Nel 1317 i ghibellini della Marca, guidati da Federico (I) conte di Montefeltro, tentarono di sottrarre una serie di città al controllo della Chiesa, impadronendosene con la forza (come avvenne con Recanati, Urbino, Cingoli, Fano), o facendole ribellare, come avvenne a Cagli. Podestà di Cagli era allora uno dei figli del G., Muzio, che fu costretto a ritirarsi nella rocca per difendersi. I guelfi di Gubbio e Cagli chiesero aiuto a Perugia, e questa inviò in loro soccorso proprie truppe che poterono riprendere il controllo della città. In seguito, nel 1318, il G. stesso avrebbe intentato un processo contro il Montefeltro per l'episodio di Cagli.
Quando poi i ghibellini si impadronirono di Assisi nel 1319, fu proprio il G. a essere nominato a capo delle milizie collegate dei guelfi umbri che contrastarono Assisi fra il 1319 e il 1322. Nel 1321, nel corso della guerra, le truppe comandate dal G. assalirono e occuparono anche Jesi e il suo territorio, e condussero inoltre un lungo assedio di Assisi, che si concluse con la resa della città. Il 19 ag. 1321 gli ambasciatori assisiati presentatisi a Perugia per ottenere la pace chiesero proprio al G. di dettare le condizioni, e queste sarebbero state alla fine piuttosto miti, secondo il Bonazzi (p. 398) per il desiderio del G. di non scontentare il papa, secondo altri per compensare le distruzioni ingiustificate che l'esercito guelfo aveva in precedenza operato su Bastia.
Lo scontro fra guelfi e ghibellini riprese nel 1322. Capo militare e politico indiscusso dei guelfi umbri in questo periodo di dure lotte, il G. si trovò a comandare anche le milizie collegate dei guelfi nella guerra contro Spoleto tenuta dai ghibellini, e che si tradusse in un assedio durato fino al 1324; contemporaneamente venne di nuovo assediata la città di Assisi (fino al 1323).

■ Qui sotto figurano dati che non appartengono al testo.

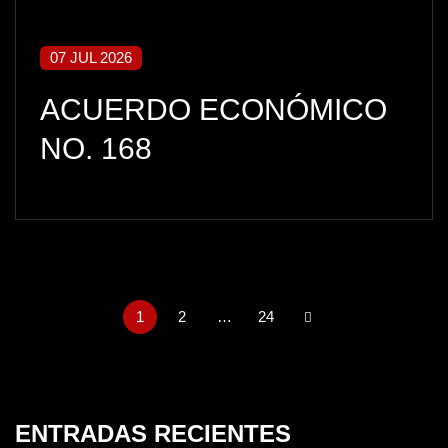
07 JUL 2026
ACUERDO ECONÓMICO
NO. 168
1
2
…
24
ENTRADAS RECIENTES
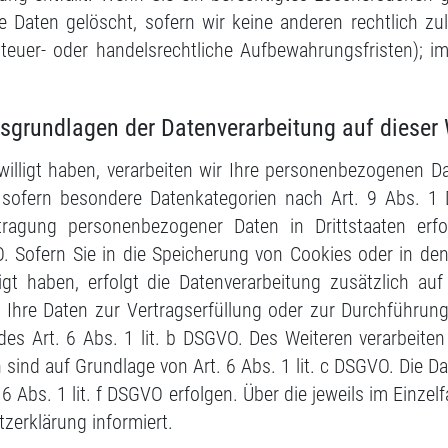
e Daten gelöscht, sofern wir keine anderen rechtlich zu
euer- oder handelsrechtliche Aufbewahrungsfristen); im 
sgrundlagen der Datenverarbeitung auf dieser
willigt haben, verarbeiten wir Ihre personenbezogenen Da
sofern besondere Datenkategorien nach Art. 9 Abs. 1 
rtragung personenbezogener Daten in Drittstaaten erf
. Sofern Sie in die Speicherung von Cookies oder in den
illigt haben, erfolgt die Datenverarbeitung zusätzlich
ind Ihre Daten zur Vertragserfüllung oder zur Durchführun
des Art. 6 Abs. 1 lit. b DSGVO. Des Weiteren verarbeiten 
ch sind auf Grundlage von Art. 6 Abs. 1 lit. c DSGVO. Die 
6 Abs. 1 lit. f DSGVO erfolgen. Über die jeweils im Einzel
zerklärung informiert.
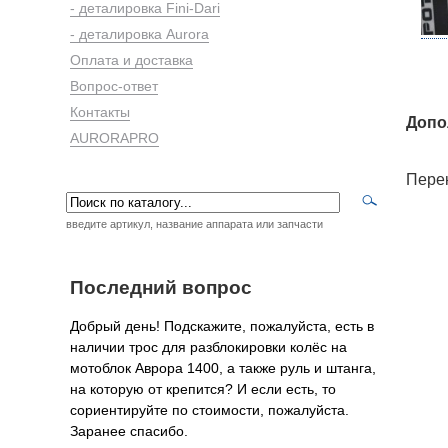
- деталировка Fini-Dari
- деталировка Aurora
Оплата и доставка
Вопрос-ответ
Контакты
Допо
AURORAPRO
Пере
введите артикул, название аппарата или запчасти
Последний вопрос
Добрый день! Подскажите, пожалуйста, есть в
наличии трос для разблокировки колёс на
мотоблок Аврора 1400, а также руль и штанга,
на которую от крепится? И если есть, то
сориентируйте по стоимости, пожалуйста.
Заранее спасибо.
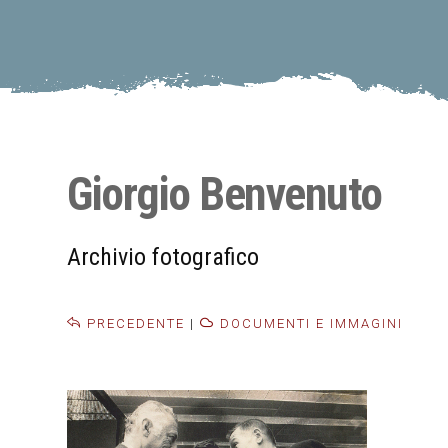
Giorgio Benvenuto
Archivio fotografico
PRECEDENTE
|
DOCUMENTI E IMMAGINI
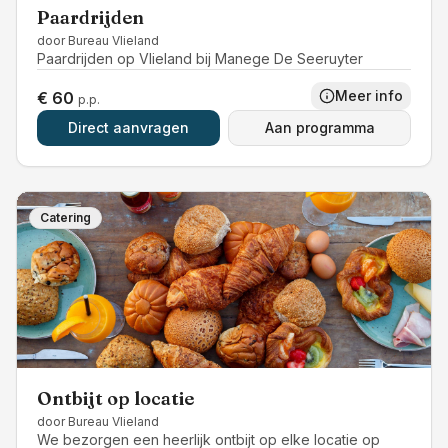
Paardrijden
door
Bureau Vlieland
Paardrijden op Vlieland bij Manege De Seeruyter
Meer info
€ 60
p.p.
Direct aanvragen
Aan programma
Catering
Ontbijt op locatie
door
Bureau Vlieland
We bezorgen een heerlijk ontbijt op elke locatie op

Nel 1322 Federico da Montefeltro, uno dei principali capi ghibellini, si era ridotto a governare sulla sola Urbino, anch'essa assediata dai guelfi; il 22 aprile, in seguito alla ribellione della città, il Montefeltro veniva trucidato. I suoi figli furono immediatamente imprigionati dai guelfi, e in particolare il suo primogenito, Guido "Tigna", fu tenuto come prigioniero presso di sé dal Gabrielli. Il 22 giugno 1322 papa Giovanni XXII scriveva da Avignone a Gubbio al G., in risposta a una sua lettera, perché consegnasse Guido di Federico da Montefeltro, suo prigioniero, al rettore della Marca. In una seconda lettera dell'8 ottobre successivo il pontefice ringraziava il G. per aver provveduto a consegnare al proprio rettore sia Guido da Montefeltro sia uno dei Malatesti, schierato coi ghibellini.
È quindi certamente erronea la data del 1316 indicata dal Lucarelli come anno della morte del G., che avvenne comunque dopo l'ottobre 1322 in epoca imprecisata.
Il G. ebbe vari figli che ne continuarono l'attività, fra cui Giacomo, che gli successe come leader della parte guelfa, il già ricordato Muzio, Filippo (forse podestà di Cagli con lui nel 1306) e Lello, e almeno una figlia, Chiara, che andò sposa a Nallo Trinci, signore di Foligno fino al 1321.
Non deve tuttavia essere confuso con questo G. il suo quasi omonimo Cantuccio (cfr. l'errore nel commento di G. Aquilecchia a G. Villani, Cronica, Torino 1979, p. 164), che era figlio di suo fratello Bino. Nel 1331, durante la guerra contro Lucca, fu nominato capitano dell'esercito fiorentino, ma era ancora assai giovane, e probabilmente non era ancora stato fatto cavaliere. Il Villani critica la scarsa esperienza di Cantuccio, che aveva provocato un grave incidente (una sommossa, dopo che era stata erogata una punizione eccessiva a un commilitone) con i mercenari borgognoni (Nuova cronica, I, pp. 735 s.). Anche se non sappiamo se all'epoca il G. fosse ancora vivo, il cronista non si sarebbe espresso così se si fosse trattato del G., al contrario assai reputato proprio per la sua capacità ed esperienza militare.